Here, when we have just three organisms to add, we can monitor the success of the tests manually. If the command is repeated multiple times, we can automate the monitoring. When executed from the linux prompt, PersephoneShell returns to the OS command line reporting the exit code after each command. In case of success, the return code is 0, otherwise it is 1. We can use this to capture the status of each command into a separate file and then see if there are any non-zero return codes.

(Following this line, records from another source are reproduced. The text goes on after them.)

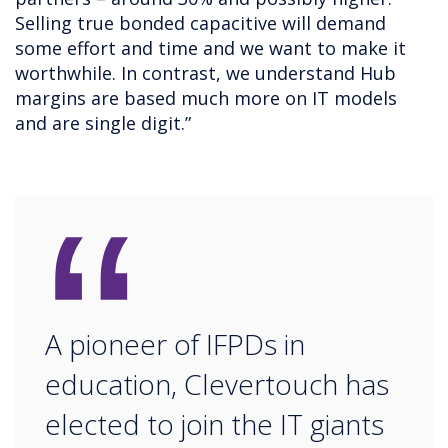
Selling true bonded capacitive will demand
some effort and time and we want to make it
worthwhile. In contrast, we understand Hub
margins are based much more on IT models
and are single digit.”
“
A pioneer of IFPDs in
education, Clevertouch has
elected to join the IT giants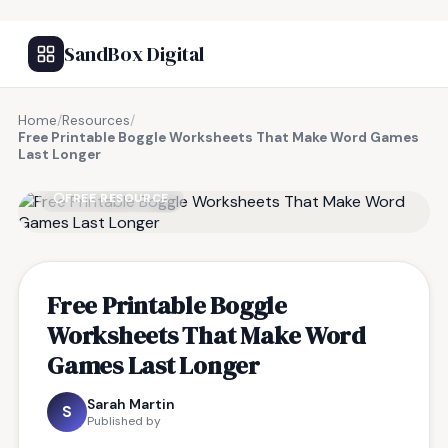
SandBox Digital
Home
/
Resources
/
Free Printable Boggle Worksheets That Make Word Games
Last Longer
FREE RESOURCE
Free Printable Boggle
Worksheets That Make Word
Games Last Longer
Sarah Martin
S
Published by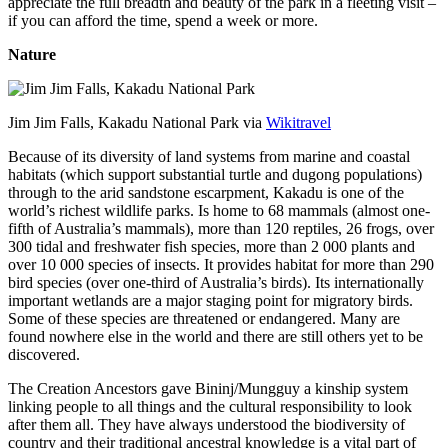
appreciate the full breadth and beauty of the park in a fleeting visit –
if you can afford the time, spend a week or more.
Nature
Jim Jim Falls, Kakadu National Park via
Wikitravel
Because of its diversity of land systems from marine and coastal
habitats (which support substantial turtle and dugong populations)
through to the arid sandstone escarpment, Kakadu is one of the
world’s richest wildlife parks. Is home to 68 mammals (almost one-
fifth of Australia’s mammals), more than 120 reptiles, 26 frogs, over
300 tidal and freshwater fish species, more than 2 000 plants and
over 10 000 species of insects. It provides habitat for more than 290
bird species (over one-third of Australia’s birds). Its internationally
important wetlands are a major staging point for migratory birds.
Some of these species are threatened or endangered. Many are
found nowhere else in the world and there are still others yet to be
discovered.
The Creation Ancestors gave Bininj/Mungguy a kinship system
linking people to all things and the cultural responsibility to look
after them all. They have always understood the biodiversity of
country and their traditional ancestral knowledge is a vital part of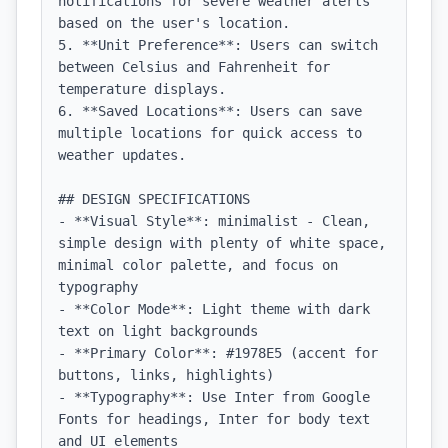
notifications for severe weather alerts 
based on the user's location.

5. **Unit Preference**: Users can switch 
between Celsius and Fahrenheit for 
temperature displays.

6. **Saved Locations**: Users can save 
multiple locations for quick access to 
weather updates.

## DESIGN SPECIFICATIONS

- **Visual Style**: minimalist - Clean, 
simple design with plenty of white space, 
minimal color palette, and focus on 
typography

- **Color Mode**: Light theme with dark 
text on light backgrounds

- **Primary Color**: #1978E5 (accent for 
buttons, links, highlights)

- **Typography**: Use Inter from Google 
Fonts for headings, Inter for body text 
and UI elements
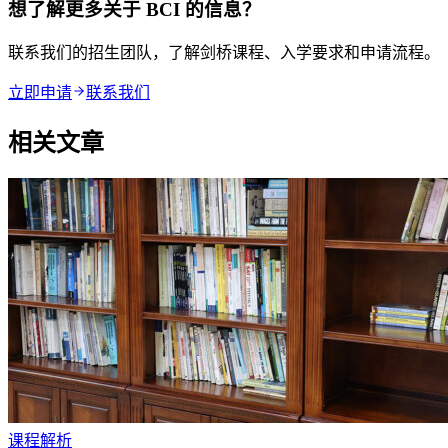
想了解更多关于 BCI 的信息？
联系我们的招生团队，了解剑桥课程、入学要求和申请流程。
立即申请
联系我们
相关文章
课程解析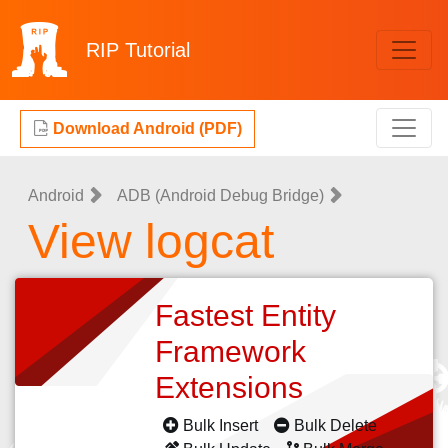
RIP
Tutorial
Download Android (PDF)
Android
ADB (Android Debug Bridge)
View logcat
Fastest Entity
Framework
Extensions
Bulk Insert
Bulk Delete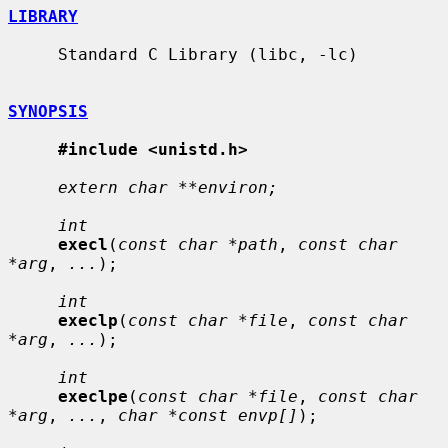
LIBRARY
     Standard C Library (libc, -lc)

SYNOPSIS
#include <unistd.h>
extern char **environ;
int
execl
(
const char *path
, 
const char 
*arg
, 
...
);

int
execlp
(
const char *file
, 
const char 
*arg
, 
...
);

int
execlpe
(
const char *file
, 
const char 
*arg
, 
...
, 
char *const envp[]
);
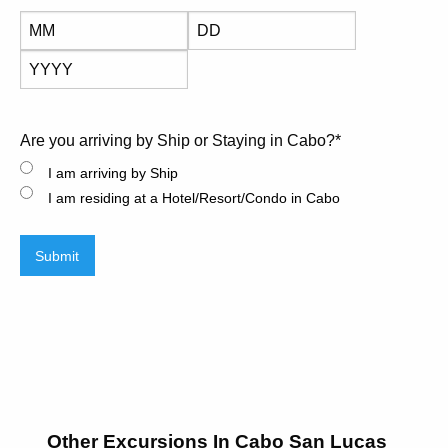
Month
Day
Year
Are you arriving by Ship or Staying in Cabo?
*
I am arriving by Ship
I am residing at a Hotel/Resort/Condo in Cabo
Submit
Other Excursions In Cabo San Lucas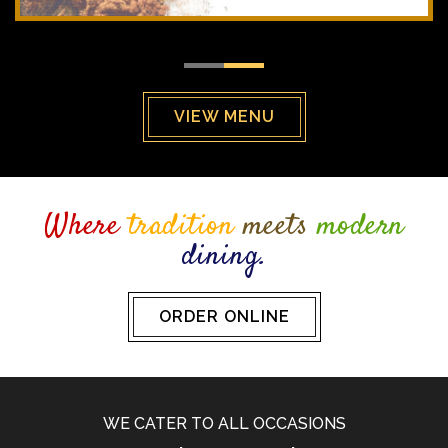
VIEW MENU
Where
tradition
meets
modern
dining.
ORDER ONLINE
WE CATER TO ALL OCCASIONS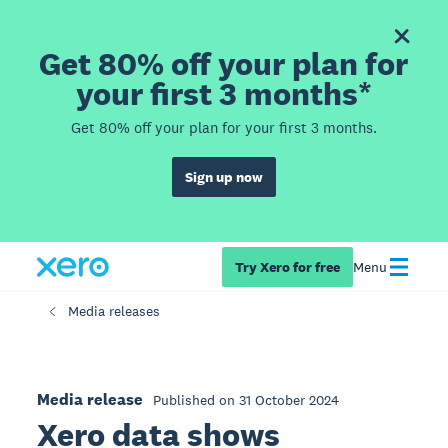
Get 80% off your plan for
your first 3 months*
Get 80% off your plan for your first 3 months.
Sign up now
Try Xero for free
Menu
Media releases
Media release
Published on 31 October 2024
Xero data shows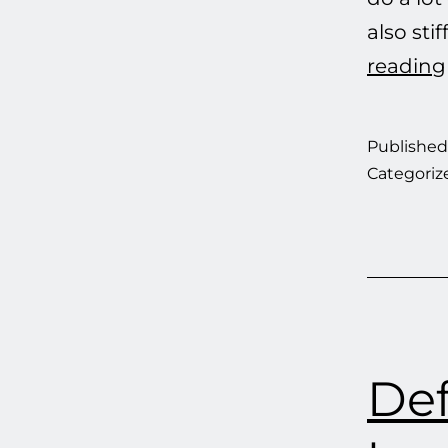
also st
reading
Publishe
Categoriz
Def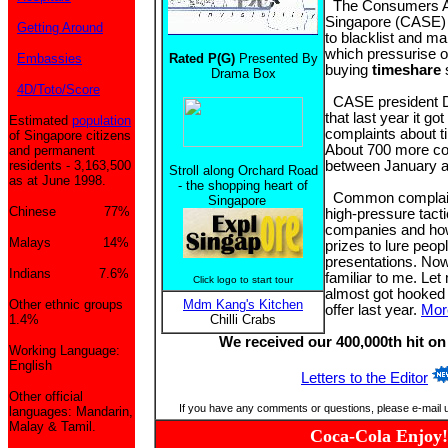
The Consumers As
Singapore (CASE) l
Getting Around
to blacklist and m
which pressurise o
Embassies
Rated P(G)
Presented By
buying
timeshare
Drama Box
4D/Toto/Score
CASE president D
that last year it go
Estimated
population
complaints about 
of Singapore citizens
About 700 more co
and permanent
residents - 3,163,500
between January a
Stroll along Orchard Road
as at June 1998.
- the shopping heart of
Common complaint
Singapore
Chinese 77%
high-pressure tact
companies and how
Malays 14%
prizes to lure peopl
presentations. Now,
Indians 7.6%
familiar to me. Let 
Click logo to start tour
almost got hooked 
Other ethnic groups
Mdm Kang's Kitchen
offer last year.
Mor
1.4%
Chilli Crabs
We received our 400,000th hit on
Working Language:
English
Letters to the Editor
Other official
If you have any comments or questions, please e-mail 
languages: Mandarin,
Malay & Tamil.
Coca-Cola Enjoy!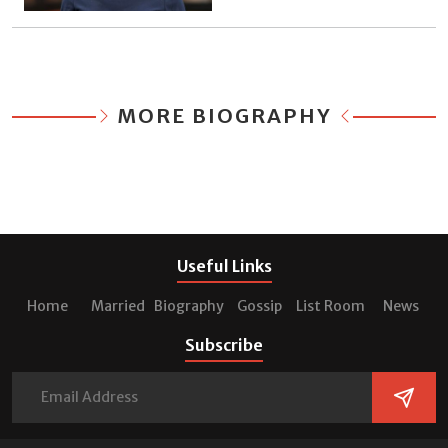
MORE BIOGRAPHY
Useful Links
Home
Married
Biography
Gossip
List Room
News
Subscribe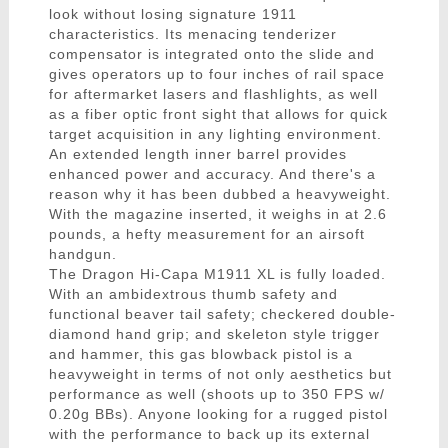
look without losing signature 1911
characteristics. Its menacing tenderizer
compensator is integrated onto the slide and
gives operators up to four inches of rail space
for aftermarket lasers and flashlights, as well
as a fiber optic front sight that allows for quick
target acquisition in any lighting environment.
An extended length inner barrel provides
enhanced power and accuracy. And there's a
reason why it has been dubbed a heavyweight.
With the magazine inserted, it weighs in at 2.6
pounds, a hefty measurement for an airsoft
handgun.
The Dragon Hi-Capa M1911 XL is fully loaded.
With an ambidextrous thumb safety and
functional beaver tail safety; checkered double-
diamond hand grip; and skeleton style trigger
and hammer, this gas blowback pistol is a
heavyweight in terms of not only aesthetics but
performance as well (shoots up to 350 FPS w/
0.20g BBs). Anyone looking for a rugged pistol
with the performance to back up its external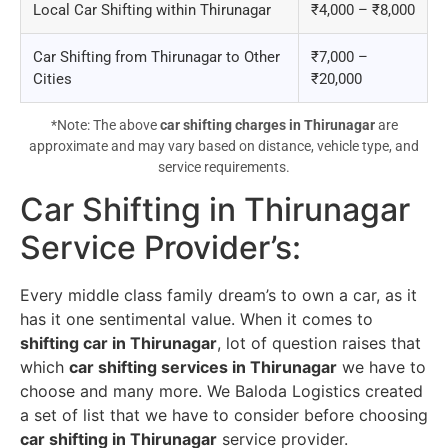
Local Car Shifting within Thirunagar
₹4,000 – ₹8,000
Car Shifting from Thirunagar to Other
₹7,000 –
Cities
₹20,000
*Note: The above
car shifting charges in Thirunagar
are
approximate and may vary based on distance, vehicle type, and
service requirements.
Car Shifting in Thirunagar
Service Provider’s
:
Every middle class family dream’s to own a car, as it
has it one sentimental value. When it comes to
shifting car in Thirunagar
, lot of question raises that
which
car shifting services in Thirunagar
we have to
choose and many more. We Baloda Logistics created
a set of list that we have to consider before choosing
car shifting in Thirunagar
service provider.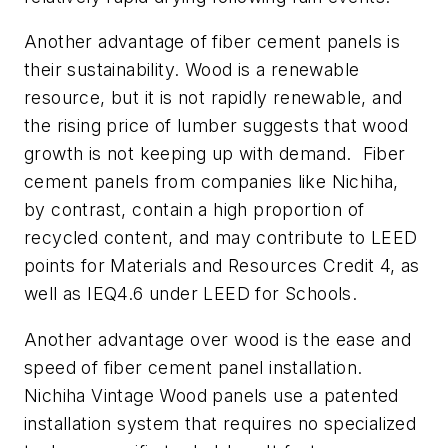
Another advantage of fiber cement panels is
their sustainability. Wood is a renewable
resource, but it is not rapidly renewable, and
the rising price of lumber suggests that wood
growth is not keeping up with demand. Fiber
cement panels from companies like Nichiha,
by contrast, contain a high proportion of
recycled content, and may contribute to LEED
points for Materials and Resources Credit 4, as
well as IEQ4.6 under LEED for Schools.
Another advantage over wood is the ease and
speed of fiber cement panel installation.
Nichiha Vintage Wood panels use a patented
installation system that requires no specialized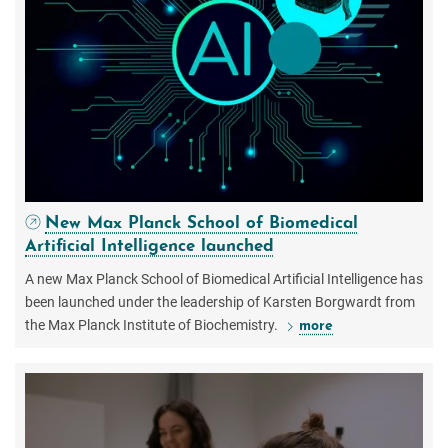
New Max Planck School of Biomedical
Artificial Intelligence launched
A new Max Planck School of Biomedical Artificial Intelligence has
been launched under the leadership of Karsten Borgwardt from
the Max Planck Institute of Biochemistry.
more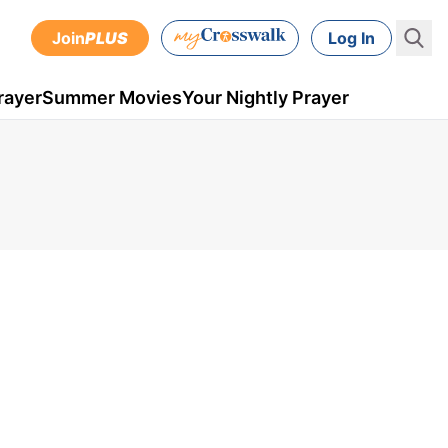
Join
PLUS
Log In
rayer
Summer Movies
Your Nightly Prayer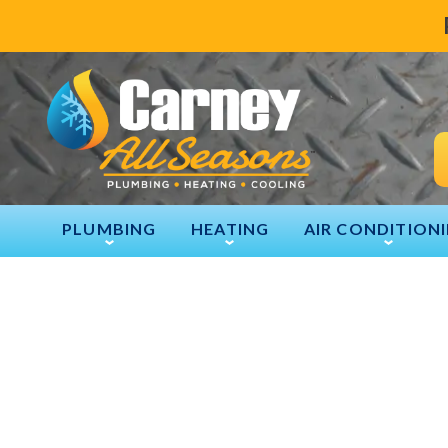
PLUMBING
HEATING
AIR CONDITION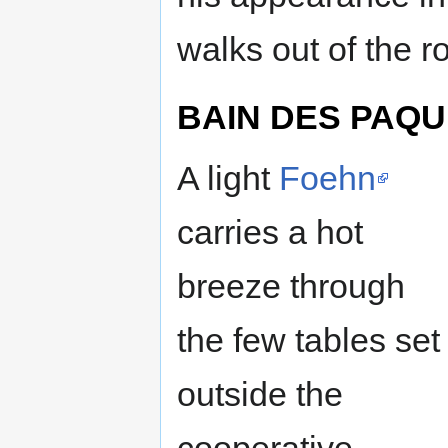
walks out of the r
BAIN DES PAQU
A light
Foehn
carries a hot
breeze through
the few tables set
outside the
cooperative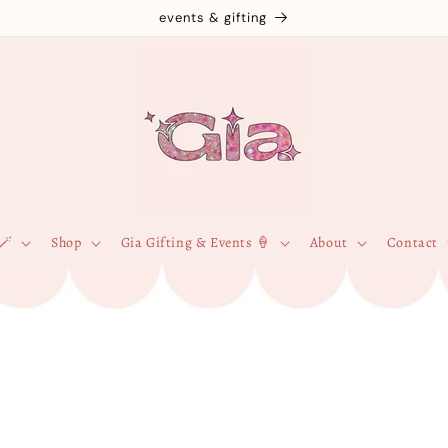
events & gifting
🪄
Shop
Gia Gifting & Events 🍦
About
Contact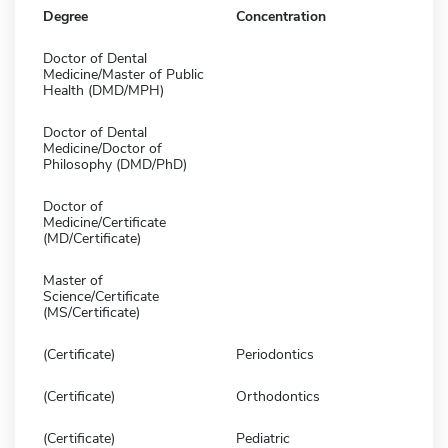
Degree
Concentration
Doctor of Dental
Medicine/Master of Public
Health (DMD/MPH)
Doctor of Dental
Medicine/Doctor of
Philosophy (DMD/PhD)
Doctor of
Medicine/Certificate
(MD/Certificate)
Master of
Science/Certificate
(MS/Certificate)
(Certificate)
Periodontics
(Certificate)
Orthodontics
(Certificate)
Pediatric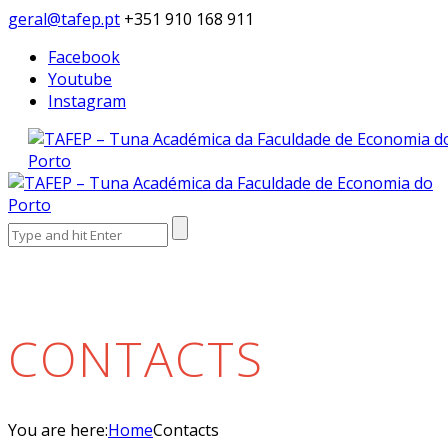
geral@tafep.pt
+351 910 168 911
Facebook
Youtube
Instagram
Search
for:
CONTACTS
You are here:
Home
Contacts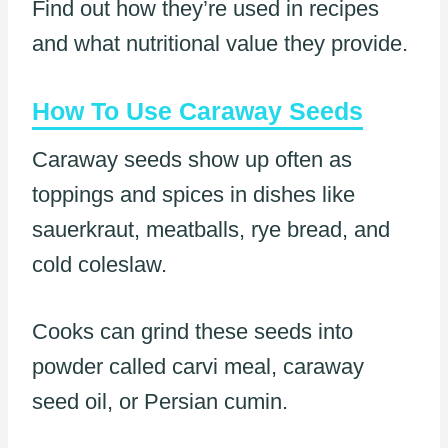
Find out how they’re used in recipes
and what nutritional value they provide.
How To Use Caraway Seeds
Caraway seeds show up often as
toppings and spices in dishes like
sauerkraut, meatballs, rye bread, and
cold coleslaw.
Cooks can grind these seeds into
powder called carvi meal, caraway
seed oil, or Persian cumin.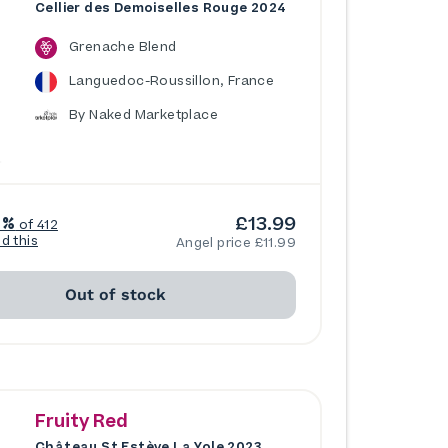
Cellier des Demoiselles Rouge 2024
Grenache Blend
Languedoc-Roussillon, France
By Naked Marketplace
£13.99
6%
of 412
ed this
Angel price £11.99
Out of stock
Fruity Red
Château St Estève La Yole 2023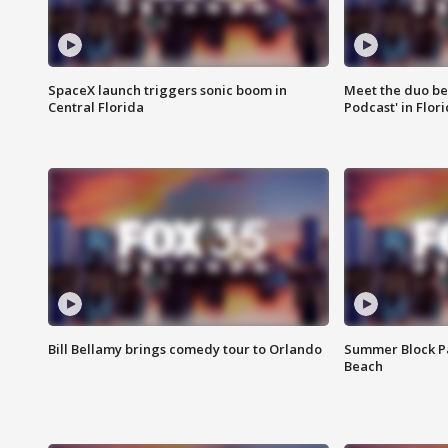
SpaceX launch triggers sonic boom in
Meet the duo beh
Central Florida
Podcast' in Flor
Bill Bellamy brings comedy tour to Orlando
Summer Block Pa
Beach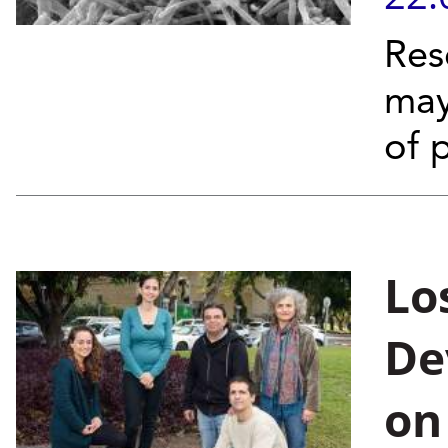
Res
may
of 
Lo
De
on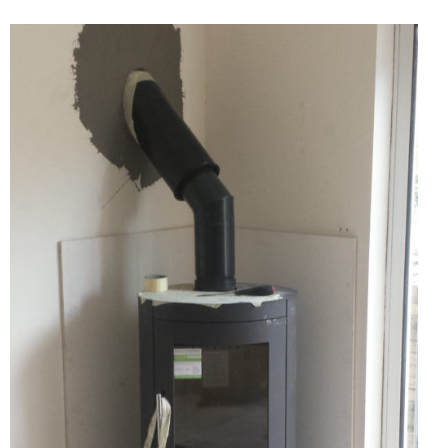
Chimney Fire
Ventilation
Chimney Repairs
Chimney Relining
Chimney Rendering
Stoves
Stove Services
Stove Installers
Stove Sweep
Stoves
About Stoves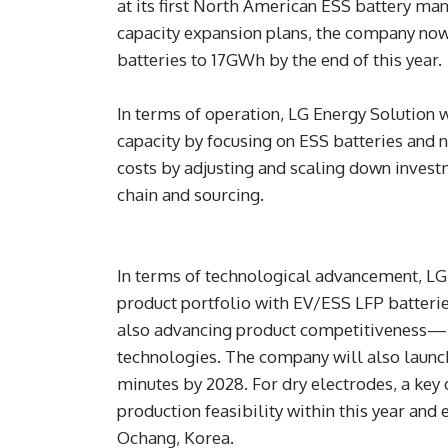
at its first North American ESS battery man
capacity expansion plans, the company now
batteries to 17GWh by the end of this year.
In terms of operation, LG Energy Solution wi
capacity by focusing on ESS batteries and n
costs by adjusting and scaling down invest
chain and sourcing.
In terms of technological advancement, LG 
product portfolio with EV/ESS LFP batteri
also advancing product competitiveness—
technologies. The company will also launch
minutes by 2028. For dry electrodes, a key 
production feasibility within this year and 
Ochang, Korea.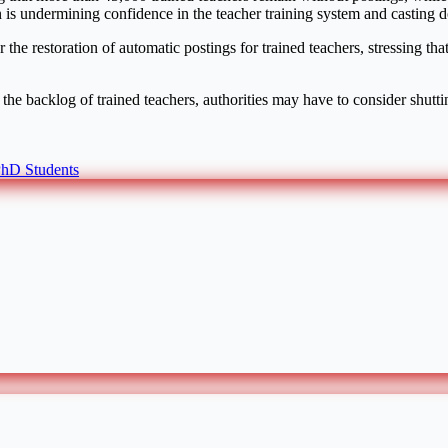
 is undermining confidence in the teacher training system and casting dou
 the restoration of automatic postings for trained teachers, stressing th
the backlog of trained teachers, authorities may have to consider shutt
hD Students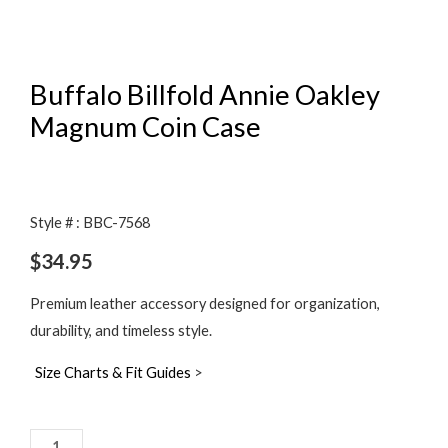
Buffalo Billfold Annie Oakley
Magnum Coin Case
Style # : BBC-7568
$
34.95
Premium leather accessory designed for organization,
durability, and timeless style.
Size Charts & Fit Guides
>
Buffalo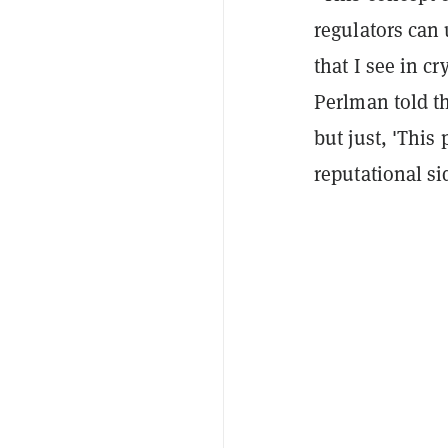
regulators can 
that I see in c
Perlman told th
but just, 'This 
reputational si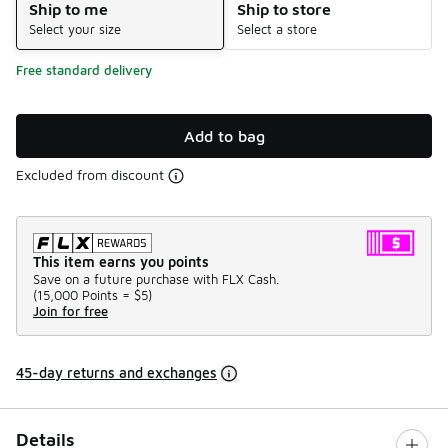
Ship to me
Ship to store
Select your size
Select a store
Free standard delivery
Add to bag
Excluded from discount
This item earns you points
Save on a future purchase with FLX Cash.
(
15,000 Points =
$5
)
Join for free
45-day returns and exchanges
Details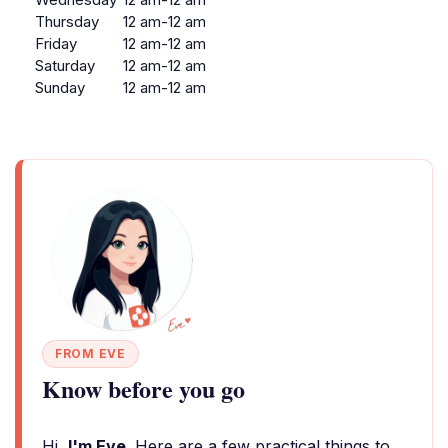
Thursday
12 am-12 am
Friday
12 am-12 am
Saturday
12 am-12 am
Sunday
12 am-12 am
FROM EVE
Know before you go
Hi,
I'm Eve
. Here are a few practical things to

for a in /data/Samples/Organism/cucumber-pangenome/*.ini; do psh add organism -c "$a" -t; echo $? $a >> status; done
The command
echo $? $a >> status
saves the error codes to the first column of the file status:
0 /data/Data/Samples/Organism/cucumber-pangenome/Cucumis sativus var. hardwickii.ini
0 /data/Data/Samples/Organism/cucumber-pangenome/Cucumis sativus var. sativus.ini
0 /data/Data/Samples/Organism/cucumber-pangenome/Cucumis sativus var. xishuangbannanesis.ini
Note
When using the Docker container, run the command loop from inside the container. Start in the directory /data/psh. The command to run PersephoneShell requires mono: mono psh.exe -S persephone add organism... Put the INI files in a sub-folder of the shared folder, visible from the container as /data/Data/....
After confirming that all tests have been successful, remove the flag -t and run the loading process.